Imaginemos que Deus nos tenha concedido a possibilidade de criar. Não um ser qualquer, mas um homem; não apenas um homem, mas um amigo; não somente um amigo, mas o amigo ideal. Logo passamos a reunir nele toda espécie de qualidades: trato ameno, paciência, inteligência, força de vontade, virtudes as mais diversas. Idealizamos alguém que seja agradável, nutra sentimentos semelhantes aos nossos e partilhe conosco dos mesmos gostos.
Quando estamos a ponto de criar essa obra-prima, ouvimos Deus dizer-nos que, dentre todas aquelas qualidades, nosso amigo poderá ter apenas uma. Perplexos, começamos o processo inverso, um doloroso despojamento de desejados atributos. Afinal, o que escolheremos: paciência ou força de vontade, inteligência ou trato afável?

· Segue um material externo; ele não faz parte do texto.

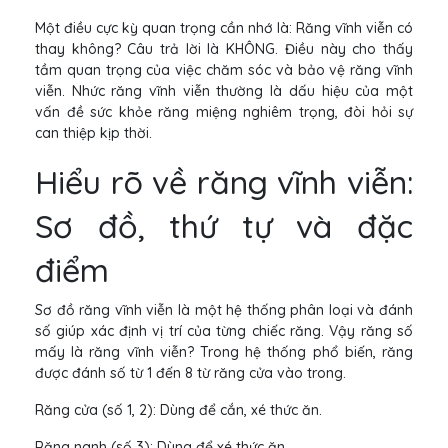
Một điều cực kỳ quan trọng cần nhớ là: Răng vĩnh viễn có
thay không? Câu trả lời là KHÔNG. Điều này cho thấy
tầm quan trọng của việc chăm sóc và bảo vệ răng vĩnh
viễn. Nhức răng vĩnh viễn thường là dấu hiệu của một
vấn đề sức khỏe răng miệng nghiêm trọng, đòi hỏi sự
can thiệp kịp thời.
Hiểu rõ về răng vĩnh viễn:
Sơ đồ, thứ tự và đặc
điểm
Sơ đồ răng vĩnh viễn là một hệ thống phân loại và đánh
số giúp xác định vị trí của từng chiếc răng. Vậy răng số
mấy là răng vĩnh viễn? Trong hệ thống phổ biến, răng
được đánh số từ 1 đến 8 từ răng cửa vào trong.
Răng cửa (số 1, 2): Dùng để cắn, xé thức ăn.
Răng nanh (số 3): Dùng để xé thức ăn.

Os franceses chamariam essa situação de embarras du choix, algo como “constrangimento da escolha”.
A solução, porém, torna-se muito simples se considerarmos que um amigo é como um companheiro de viagem. Ainda que existisse uma pessoa capaz de reunir em si todas as características de um amigo ideal a ponto de ser quase um anjo, nunca a escolheríamos para nos acompanhar numa viagem se não fosse dotada de uma específica: ter o mesmo destino que nós.
Pois bem, na mais augusta viagem, a da vida rumo à eternidade, cumpre considerar com especial seriedade a escolha daqueles que nos farão companhia. Do contrário, pode acontecer que perigosas amizades, com caminhos diversos dos nossos, conduzam-nos a outros destinos…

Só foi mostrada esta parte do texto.